The United States is one of a small smattering of countries around the world that still allows the execution of juvenile offenders. It is one of our nation's greatest shames. Here's the company we keep:

In the past four years, only five nations have executed juveniles, the diplomats said: Congo, China, Iran, Pakistan and the United States.

Today, Jimmy Carter, Mikhail Gorbachev, the American Medical Association and 48 countries urged the Supreme Court to end the practice when it considers one such case, Roper v. Simmons, 03-633, in the fall.

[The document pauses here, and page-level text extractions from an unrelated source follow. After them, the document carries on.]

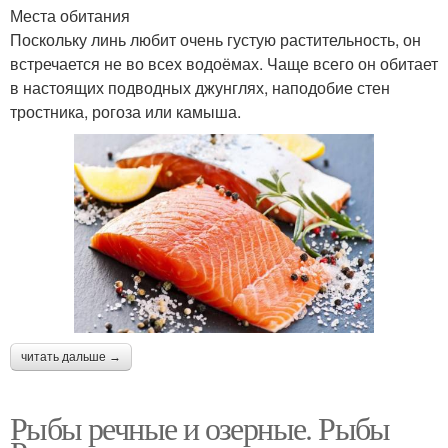
Места обитания
Поскольку линь любит очень густую растительность, он
встречается не во всех водоёмах. Чаще всего он обитает
в настоящих подводных джунглях, наподобие стен
тростника, рогоза или камыша.
читать дальше →
Рыбы речные и озерные. Рыбы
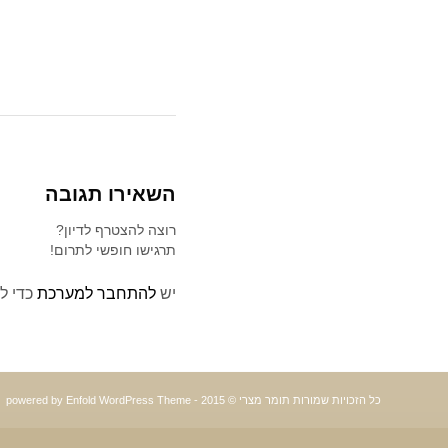
השאירו תגובה
רוצה להצטרף לדיון?
תרגישו חופשי לתרום!
יש
להתחבר למערכת
כדי ל
כל הזכויות שמורות תומר מצרי © 2015 -
powered by Enfold WordPress Theme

"By continuing to execute child offenders in violation of international norms, the United States is not just leaving itself open to charges of hypocrisy, but is also endangering the rights of many around the world," said a friend of the court filing Monday on behalf of Nobel Peace Prize winners, including former President Carter and former Soviet President Gorbachev. "Countries whose human rights records are criticized by the United States have no incentive to improve their records when the United States fails to meet the most fundamental, baseline standards," it said. The 25-nation European Union, plus Mexico, Canada and other nations argued that execution of juvenile killers "violates widely accepted human rights norms and the minimum standards of human rights set forth by the United Nations."

The Houston Chronicle reported in January that the decision could affect 26 on death row in Texas. (available in online archives.) Can you imagine? Texas has 26 persons on death row who were under 18 at the time of their crimes?

Here are some statistics on juvenile executions.

  • The U.S. has executed at least 366 persons for offenses they committed as juveniles (below the age of 18).
  • The first recognized juvenile execution occurred in 1642, when Thomas Graunger was executed in Plymouth, Massachusetts for committing the crime of bestiality when he was 16 years old.
  • The youngest known person to be executed in the U.S. was James Arcene, a Native American boy who was 10 years old at the time of his crime.
  • Since WWII, the youngest known person to be executed in the U.S. was George Stinney, a fourteen-year-old African American boy who was so small (weighing only 95 pounds) that the oversized mask fell off his face while he was being electrocuted by the state of South Carolina.